Exports rose 3.6 percent year-on-year to USD 31.49 billion, following an upwardly revised 14.1 percent in March and marking the sixth straight annual gain. Non-oil sales, which account for 95 percent of total exports increased 2.6 percent while oil sales jumped 26.9 percent.
Exports of manufactured products advanced 1.9 percent, boosted by sales of food, beverages and tobacco (8.4 percent); equipment and electric and electronic apparatus (7.6 percent); special machinery and equipment for industries (5.2 percent) and automotive products (1.5 percent). Also, sales of agricultural and fisheries rose 5 percent, mainly those of fresh strawberries (78.9 percent), citrus (58.8 percent), avocados (52.2 percent) and fresh vegetables (34.4 percent). Meantime, shipments of mining products jumped 49.9 percent, compared to a 3.9 percent drop in March.
Exports to the United States grew 2.4 percent, accounting for more than 80 percent of total non-oil shipments. Auto sales rose 4.2 percent, accounting for more than 27 percent, while exports of other products went up 1.5 percent. Sales to the rest of the world rose 3.5 percent, with other products increasing by 10.1 percent while autos declined 15.9 percent.

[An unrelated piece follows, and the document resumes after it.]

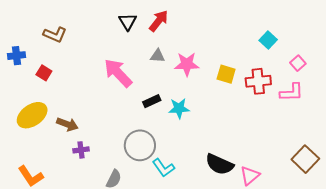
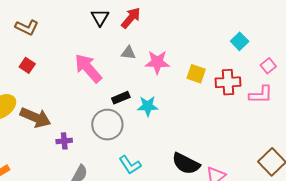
red square: (44, 73) -> (27, 65), moved
brown arrow: (67, 124) -> (36, 118), size x1.4
gray circle: (140, 145) -> (107, 125), moved
purple cross: (81, 150) -> (64, 141), moved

Imports shrank 5 percent to 30.87 billion, following a 15 percent rise in the previous month and marking the first decline after five straight months of increases. Purchases of consumption goods went down 3.7 percent and those of intermediate goods and capital goods also decreased 5.3 percent and 4.9 percent, respectively.
On a seasonally adjusted basis, exports dropped 2.55 percent to USD 32.78 billion, led by a 2.72 percent fall in non-oil sales while oil shipments went up 0.51 percent. Imports also decreased 5.71 percent to USD 33.06 billion, narrowing the trade deficit to USD 297 million.